Geçmişten bugüne devletten ayrı, devletin dışında bir mafya örgütlenmesi olmamıştır, yoktur. Ağar, Eken, Soylu ve Erdoğan ne kadar devlet görevlisiyse mafyacı denen Çatlı, Çakıcı, Zerrab ve Peker gibileri de aynı şekilde bir devlet görevlisidir. Zaten bu nedenle koruma, yeşil pasaport ve özel silahlar verilmektedir. Bunun tersi de doğrudur: Çatlı, Çakıcı, Zerrab ve Peker gibileri mafya pisliği ise Evren, Çiller, Ağar, Eken, Soylu ve Erdoğan da mafya pisliğidir. İşin daha da önemlisi boğazına kadar suça batmış bu kadar insanı bir araya getiren sebep milliyetçilik-vatan severlik gibi maskeler altında Kürt, Alevi, halk ve demokrasi düşmanlığıdır. Askeri helikopterlerle İran sınırından İzmir limanına uyuşturucu naklinin, her türlü kirli ilişkinin gerekçesi kirli savaşı finanse etmektir. Bu devlet kadrolarıyla bu sabıkalı mafyacıların, uyuşturucudan-cinayetten hükümlü olan çetelerin buluştuğu ortak zemin ortak iktidar olmalarıdır. Uzun yıllardır Türkiye’nin ihracatında ve döviz gelirlerinde temel kalem uyuşturucudur. Savaş bataklığına saplanıp kalan bütün devletler gibi Türkiye’de de uzun süredir uyuşturucu ticareti bir devlet politikası olarak teşvik edilmelidir. AKP’lilerin ve Yıldırım Akbulut’un oğlunun gemicilik sevdasının sebebi de budur. Aslında bunlar herkesin bildiği “sır”lardı. İçeriden yapılan ifşaatlarla bu pislik bohçası patlamıştır. AKP şeflerinin külliyen inkarına rağmen, Sedat Peker’in ifşaatlarının kamuoyunda ilgi görmesi ve inandırıcı olması da bundandır.

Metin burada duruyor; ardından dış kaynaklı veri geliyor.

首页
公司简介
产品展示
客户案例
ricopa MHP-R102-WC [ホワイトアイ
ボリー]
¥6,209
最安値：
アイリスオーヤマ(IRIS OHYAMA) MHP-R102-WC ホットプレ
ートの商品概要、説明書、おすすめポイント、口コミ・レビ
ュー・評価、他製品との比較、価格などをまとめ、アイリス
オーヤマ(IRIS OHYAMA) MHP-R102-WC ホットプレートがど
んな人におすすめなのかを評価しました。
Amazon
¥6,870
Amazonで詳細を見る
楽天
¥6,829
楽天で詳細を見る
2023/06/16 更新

Açıkça ortaya çıktı ki, Kürt düşmanı politikalardan beslenen bu çete devlete egemendir. Devlet bir suç örgütü haline gelmiştir. Kürt düşmanlığına ve kirli savaşa son vermek bu çeteyi de çökertecektir.

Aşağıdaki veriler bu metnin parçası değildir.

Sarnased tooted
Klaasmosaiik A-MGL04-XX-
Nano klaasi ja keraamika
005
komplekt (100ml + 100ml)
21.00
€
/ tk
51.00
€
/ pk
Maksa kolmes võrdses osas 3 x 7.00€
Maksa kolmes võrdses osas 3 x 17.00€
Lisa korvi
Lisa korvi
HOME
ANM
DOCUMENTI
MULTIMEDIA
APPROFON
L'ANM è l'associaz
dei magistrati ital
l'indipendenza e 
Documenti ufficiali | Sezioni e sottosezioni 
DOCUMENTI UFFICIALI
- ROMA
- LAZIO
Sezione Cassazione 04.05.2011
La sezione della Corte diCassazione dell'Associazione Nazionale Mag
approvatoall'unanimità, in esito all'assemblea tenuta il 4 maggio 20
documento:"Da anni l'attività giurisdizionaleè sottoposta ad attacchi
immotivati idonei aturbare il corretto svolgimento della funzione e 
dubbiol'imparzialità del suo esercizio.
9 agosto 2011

Bütün politikaları iflas eden ve iç yüzleri ortaya çıkan AKP-MHP çetesinin bu kadar savaş kışkırtıcısı, şiddeti kışkırtan ve özendiren bir yönde inat etmesinin nedeni de bu kanlı-kirli çetenin çıkarlarını korumaktır. Yani sarsılan kendi bekalarıdır.

Muhalefet partileri bu çetenin iktidarına son vermek istiyorlarsa gerçekten barışçı ve demokrat-özgürlükçü olmak zorundadır. HDP ve Kürt-Alevi düşmanlığı yaptıkça özgürlüğe ulaşmak olanaksızdır. En azından Peker kadar muhalefet yapmaları, Peker’in iddialarını açığa çıkarmaları gerekir. Toplumun sorunlarını siyasetçiler çözmeli, çözüm hayırsever işadamlarının merhametine-insafına kalmamalıdır.